Key Economic Indicators – March 7, 2016

  • Total non-farm payroll employment rose 242 thousand in February, following an increase of 172 thousand in the previous month. Private-sector payrolls increased by 230 thousand in the month, while government employment increased by 12 thousand. 
  • The number of unemployed persons decreased by 24 thousand to 7,815 thousand in February. The unemployment rate was unchanged at 4.9%.
  • The average workweek decreased from 34.6 hours in January to 34.4 hours in February, while average hourly earnings decreased by 3 cents to $25.35.  Over the past 12 months, average hourly earnings were up 2.2%, and average weekly earnings were up 1.6%.
  • The advance figure for initial claims for unemployment insurance increased 6 thousand to 278 thousand in the week ending February 27. The 4-week moving average was 270.25 thousand, a decrease of 1.75 thousand from the previous week’s average.
  • Fourth quarter productivity decreased 2.2% (seasonally adjusted annual rate) in the non-farm business sector, following a 2.0% increase in the previous period. Hourly compensation increased 1.1%, while unit labor costs increased 3.3%. From the fourth quarter of 2014 to the fourth quarter of 2015, productivity increased 0.5%. In the year 2015, productivity was up 0.7% from 2014. Unit labor costs increased 2.1% in 2015, following a 2.0% increase in the previous year.
  • In 2015, annual average unemployment rates declined in 47 states and the District of Columbia, increased in 2 states, and were unchanged in 1 state, according to the U.S. Bureau of Labor Statistics. Employment-population ratios increased in 35 states and the District of Columbia, and decreased in 15 states. The U.S. jobless rate decreased by 0.9 percentage point to 5.3% in 2015, while the national employment-population ratio increased by 0.3 point to 59.3%.
  • Sales of domestic cars decreased 0.7% in February, while total light vehicle (cars and light trucks) sales decreased 0.1%. Total light vehicle sales were 17.4 million units in February, at a seasonally adjusted annual rate, compared with 17.5 million in the previous month, and 16.3 million in February of 2015.

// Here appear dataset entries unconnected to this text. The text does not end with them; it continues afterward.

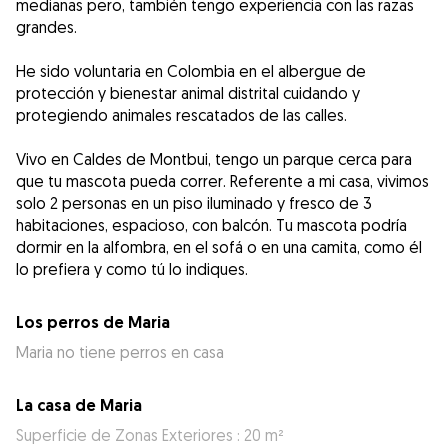
medianas pero, también tengo experiencia con las razas
grandes.
He sido voluntaria en Colombia en el albergue de
protección y bienestar animal distrital cuidando y
protegiendo animales rescatados de las calles.
Vivo en Caldes de Montbui, tengo un parque cerca para
que tu mascota pueda correr. Referente a mi casa, vivimos
solo 2 personas en un piso iluminado y fresco de 3
habitaciones, espacioso, con balcón. Tu mascota podría
dormir en la alfombra, en el sofá o en una camita, como él
lo prefiera y como tú lo indiques.
Los perros de Maria
Maria no tiene perros en casa
La casa de Maria
Superficie de Zonas Exteriores : 20 m²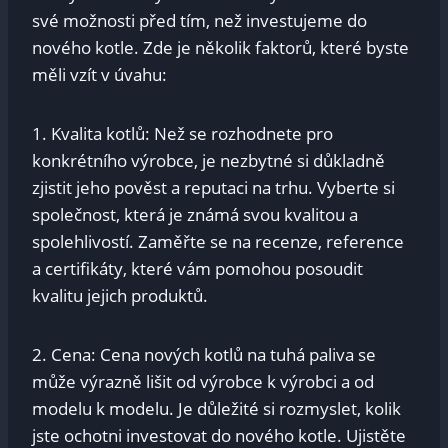
své možnosti před‌ tím, než investujeme do
nového kotle. ⁤Zde je⁤ několik faktorů, které byste
‍měli ⁢vzít v úvahu:
1. Kvalita​ kotlů: Než ‌se rozhodnete pro
konkrétního výrobce, je nezbytné si důkladně
zjistit jeho pověst⁢ a reputaci na ‌trhu. Vyberte si
společnost,‌ která je známá svou kvalitou ‍a
spolehlivostí. Zaměřte se na ⁣recenze, reference
a certifikáty, které vám pomohou posoudit
kvalitu ‌jejich produktů.
2. ⁣Cena: Cena nových kotlů ​na tuhá paliva ⁢se‌
může výrazně‍ lišit od výrobce k výrobci a od
modelu k modelu. Je důležité si rozmyslet, kolik
jste ochotni ​investovat do nového kotle. Ujistěte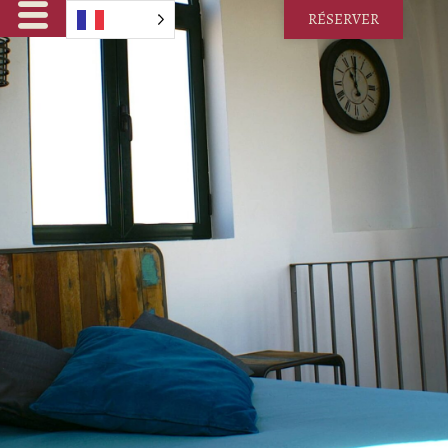
RÉSERVER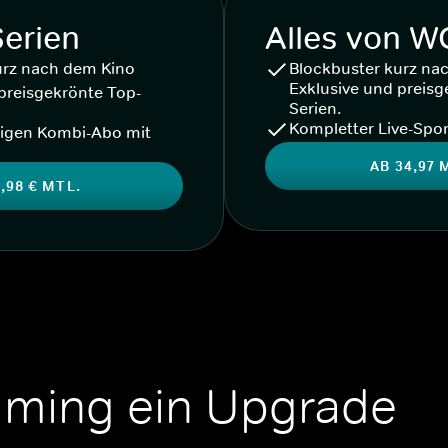
Serien
Alles von 
urz nach dem Kino
Blockbuster kurz na
Exklusive und preisg
preisgekrönte Top-
Serien.
Kompletter Live-Spor
igen Kombi-Abo mit
AB 34,97 
,98 € MTL.
aming ein Upgrade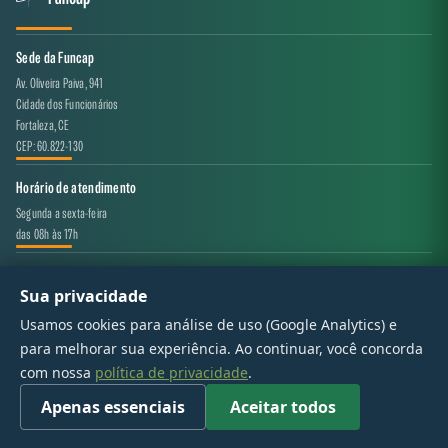
Sede da Funcap
Av. Oliveira Paiva, 941
Cidade dos Funcionários
Fortaleza, CE
CEP: 60.822-130
Horário de atendimento
Segunda a sexta-feira
das 08h às 17h
Canal de atendimento
Sua privacidade
projeto.avaliacao@funcap.ce.gov.br
Usamos cookies para análise de uso (Google Analytics) e
para melhorar sua experiência. Ao continuar, você concorda
© 2017 - 2026 — Governo do Estado do Ceará | Todos os direitos reservados
com nossa
política de privacidade
.
Apenas essenciais
Aceitar todos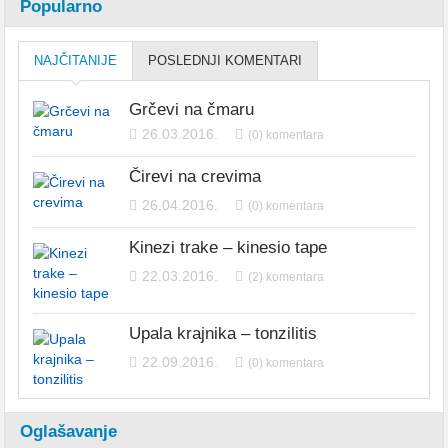
Popularno
NAJČITANIJE
POSLEDNJI KOMENTARI
Grčevi na čmaru
26.03.2016.
(0) komentara
Čirevi na crevima
26.04.2016.
(0) komentara
Kinezi trake – kinesio tape
22.03.2016.
(2) komentara
Upala krajnika – tonzilitis
22.09.2016.
(0) komentara
Oglašavanje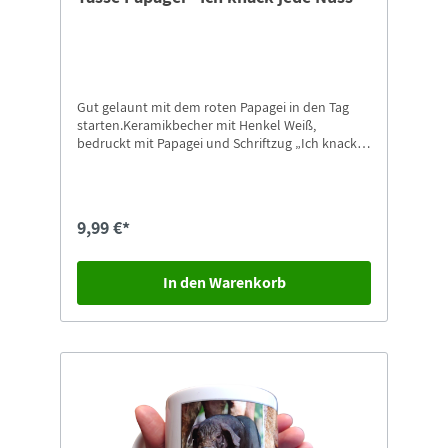
Gut gelaunt mit dem roten Papagei in den Tag
starten.Keramikbecher mit Henkel Weiß,
bedruckt mit Papagei und Schriftzug „Ich knack
jede Nuss!!!” in unserem Tierpark Design9,5cm
hoch
9,99 €*
In den Warenkorb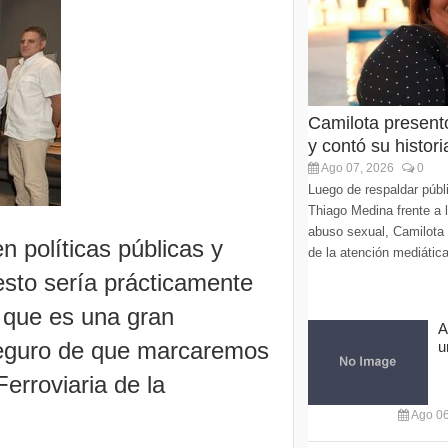
Camilota present
y contó su histori
Ago 07, 2026
0
Luego de respaldar púb
Thiago Medina frente a 
abuso sexual, Camilota v
 políticas públicas y
de la atención mediática
esto sería prácticamente
o que es una gran
A
seguro de que marcaremos
u
Ferroviaria de la
Ago 06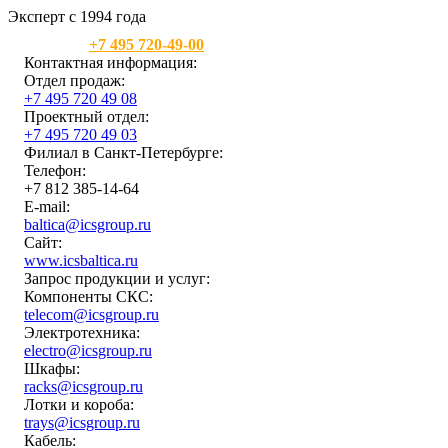
Эксперт с 1994 года
Москва:
+7 495 720-49-00
Контактная информация:
Отдел продаж:
+7 495 720 49 08
Проектный отдел:
+7 495 720 49 03
Филиал в Санкт-Петербурге:
Телефон:
+7 812 385-14-64
E-mail:
baltica@icsgroup.ru
Сайт:
www.icsbaltica.ru
Запрос продукции и услуг:
Компоненты СКС:
telecom@icsgroup.ru
Электротехника:
electro@icsgroup.ru
Шкафы:
racks@icsgroup.ru
Лотки и короба:
trays@icsgroup.ru
Кабель: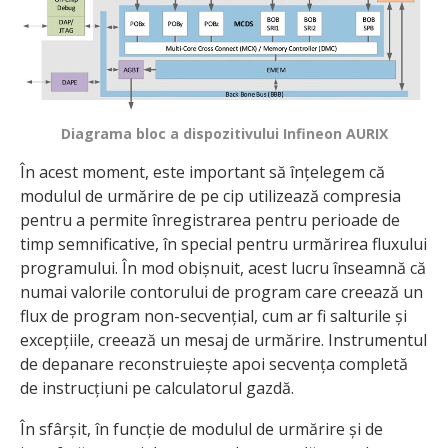
Diagrama bloc a dispozitivului Infineon AURIX
În acest moment, este important să înțelegem că
modulul de urmărire de pe cip utilizează compresia
pentru a permite înregistrarea pentru perioade de
timp semnificative, în special pentru urmărirea fluxului
programului. În mod obișnuit, acest lucru înseamnă că
numai valorile contorului de program care creează un
flux de program non-secvențial, cum ar fi salturile și
excepțiile, creează un mesaj de urmărire. Instrumentul
de depanare reconstruiește apoi secvența completă
de instrucțiuni pe calculatorul gazdă.
În sfârșit, în funcție de modulul de urmărire și de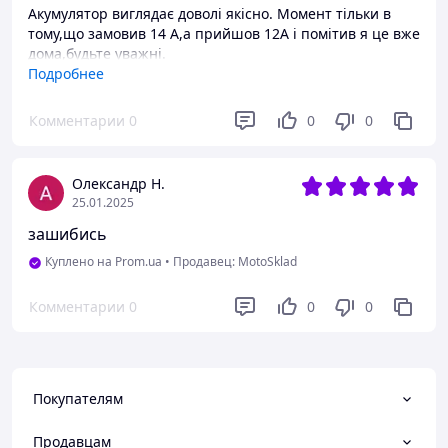
Акумулятор виглядає доволі якісно. Момент тільки в
тому,що замовив 14 А,а прийшов 12А і помітив я це вже
дома,будьте уважні.
Подробнее
Преимущества
Його вигляд та упаковка
Комментарии
0
0
0
Недостатки
Не той що замовив
Олександр Н.
25.01.2025
зашибись
Куплено на Prom.ua
•
Продавец: MotoSklad
Комментарии
0
0
0
Покупателям
Продавцам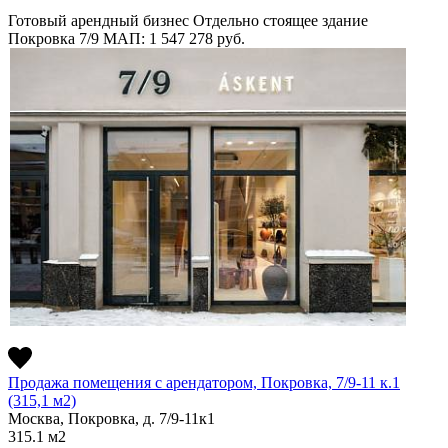
Готовый арендный бизнес
Отдельно стоящее здание
Покровка 7/9
МАП: 1 547 278
руб.
Продажа помещения с арендатором, Покровка, 7/9-11 к.1
(315,1 м2)
Москва, Покровка, д. 7/9-11к1
315.1
м2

  • New orders for manufactured goods increased 1.6% in January, while shipments increased 0.3%. Excluding transportation, new orders were down 0.2%, while shipments were down 0.7%. New orders for January were down 3.3% from January 2015, while shipments were down 4.0%.
  • January construction spending was up 1.5% from the previous month, and was up 10.4% from January 2015. Private construction increased 0.5% in January, while public construction increased 4.5%.
  • ·The Pending Home Sales Index, a leading indicator of housing activity, for January was down 2.5% from the previous month, but was up 1.4% from a year ago, according to the National Association of Realtors.
  • The results of Freddie Mac’s Primary Mortgage Market Survey showed average fixed mortgage rates moving higher for the first time in two months. 30-year fixed-rate mortgage averaged 3.64% for the week ending March 6, up from last week when it averaged 3.62%. A year ago, the 30-year rate averaged 3.75%. 15-year fixed-rate mortgage averaged 2.94%, up from last week when it averaged 2.93%. A year ago, the 15-year rate averaged 3.03%.
  • Mortgage applications decreased 4.8% from a week earlier, according to data from Mortgage Bankers Association’s (MBA) Weekly Applications Survey for the week ending February 26th.
  • In January international trade deficit was $45.7 billion, $1.0 billion less than the revised December figure. January exports were down $3.8 billion from December, while imports were down $2.8 billion.
  • The Institute for Supply Management’s (ISM) manufacturing survey indicated that the manufacturing sector contracted in February for the fifth consecutive month, while the overall economy grew for the 81st consecutive month.
  • In February, the Institute for Supply Management’s (ISM) non-manufacturing survey results indicated growth in the non-manufacturing business activity for the 73rd consecutive month.
  • The FED’s “Beige Book” indicated that overall economic activity expanded in most Districts from early January through mid-February.